“When Angelo paints even God the Father in human form, mark what robustness is there. And whatever they may reveal of the divine love in the Son, the soft, curled, hermaphroditical Italian pictures, in which his idea has been most successfully embodied; these pictures, so destitute as they are of all brawniness, hint nothing of any power, but the mere negative, feminine one of submission and endurance, which on all hands it is conceded, form the peculiar practical virtues of his teachings.”
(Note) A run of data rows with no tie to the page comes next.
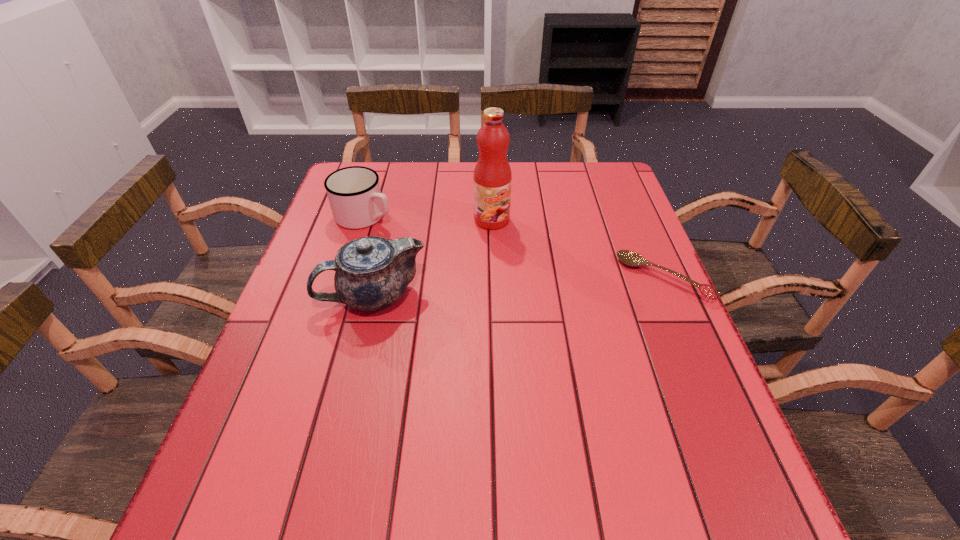 The image size is (960, 540). Identify the location of blank space at the near edge of the desktop. (502, 439).

The image size is (960, 540). Identify the location of vacant region at the left edge. tap(330, 324).

Locate an element on the screen. The width and height of the screenshot is (960, 540). vacant point at the right edge is located at coordinates (591, 208).

You are a GUI agent. You are given a task and a screenshot of the screen. Output one action in this format:
    pyautogui.click(x=<x>, y=<y>)
    Task: Click on the vacant space at the near left corner of the desktop
    
    Given the screenshot: What is the action you would take?
    pyautogui.click(x=253, y=420)

Locate an element on the screen. Image resolution: width=960 pixels, height=540 pixels. vacant space at the near right corner of the desktop is located at coordinates (673, 416).

What are the coordinates of `vacant space that's between the third tallest object and the third object from left to right` in the screenshot? It's located at (428, 218).

You are a GUI agent. You are given a task and a screenshot of the screen. Output one action in this format:
    pyautogui.click(x=<x>, y=<y>)
    Task: Click on the free spot between the chinaware and the shortest object
    This screenshot has width=960, height=540.
    Given the screenshot: What is the action you would take?
    [x=518, y=287]

At what (x,y) coordinates should I click in order to perform the action: click on vacant area between the ladle and the third object from left to right. Please return your answer as a coordinate pair (x, y). The height and width of the screenshot is (540, 960). Looking at the image, I should click on (578, 249).

At what (x,y) coordinates should I click in order to perform the action: click on vacant area that lies between the third shortest object and the fruit juice. Please return your answer as a coordinate pair (x, y). Looking at the image, I should click on (432, 258).

Where is `vacant space that is in between the mug and the rightmost object`? vacant space that is in between the mug and the rightmost object is located at coordinates (515, 247). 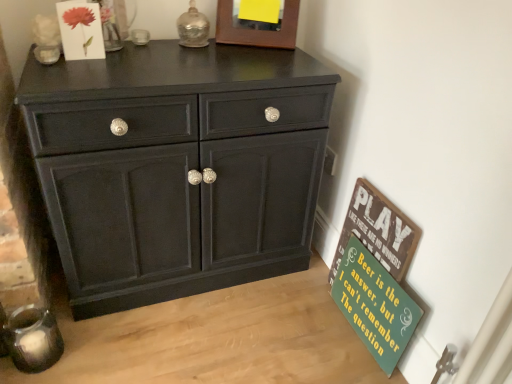 Question: Relative to matte paper flower at upper left, is wooden picture frame at upper center in front or behind?

Choices:
 (A) behind
 (B) front

Answer: (A)

Question: Is point tap(229, 6) positioned closer to the camera than point tap(62, 14)?

Choices:
 (A) farther
 (B) closer

Answer: (A)

Question: Which object is the closest to the green painted wood signboard at lower right, placed as the second bulletin board when sorted from bottom to top?

Choices:
 (A) wooden picture frame at upper center
 (B) matte paper flower at upper left
 (C) matte black cabinet at center
 (D) green wood signboard at lower right, which is counted as the 1th bulletin board, starting from the bottom

Answer: (D)

Question: Estimate the real-world distances between objects in this image. Which object is farther from the green wood signboard at lower right, which is counted as the 1th bulletin board, starting from the bottom?

Choices:
 (A) matte black cabinet at center
 (B) matte paper flower at upper left
 (C) green painted wood signboard at lower right, which ranks as the 1th bulletin board in top-to-bottom order
 (D) wooden picture frame at upper center

Answer: (B) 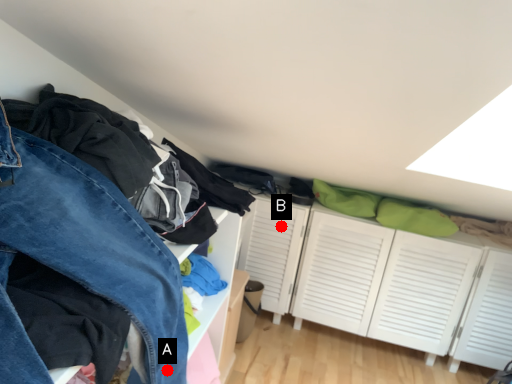 Question: Two points are circled on the image, labeled by A and B beside each circle. Which point is further to the camera?

Choices:
 (A) A is further
 (B) B is further

Answer: (B) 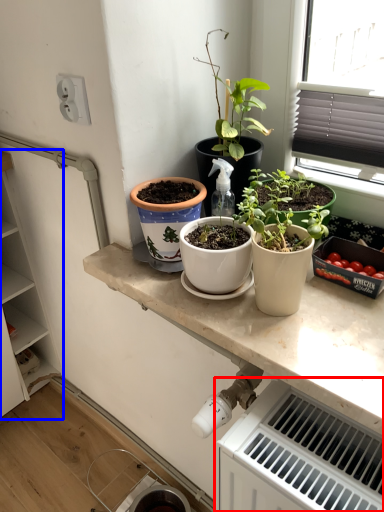 Question: Which object is further to the camera taking this photo, radiator (highlighted by a red box) or cabinetry (highlighted by a blue box)?

Choices:
 (A) radiator
 (B) cabinetry

Answer: (B)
—Herman Melville, Moby Dick

There are lots of people today who claim to be Christians, but when you sit down and evaluate what they believe about Jesus and the Bible, one has to wonder. These new-millennium Christians shaped and formed by tolerance and political correctness want a meek and mild Jesus, a Jesus who expounds platitudes on fluffy clouds of irrelevance. They want a Jesus who looks far into the distance but says nothing about the world in which we live today, unless it means expanding the power of the State, taxing and spending us into poverty, and adopting a live-and-let-live ethic that in the past has destroyed civilizations. Jesus has become a “Build-A-God”—a limp and formless outer shell that we get to fill with our own pious stuffing.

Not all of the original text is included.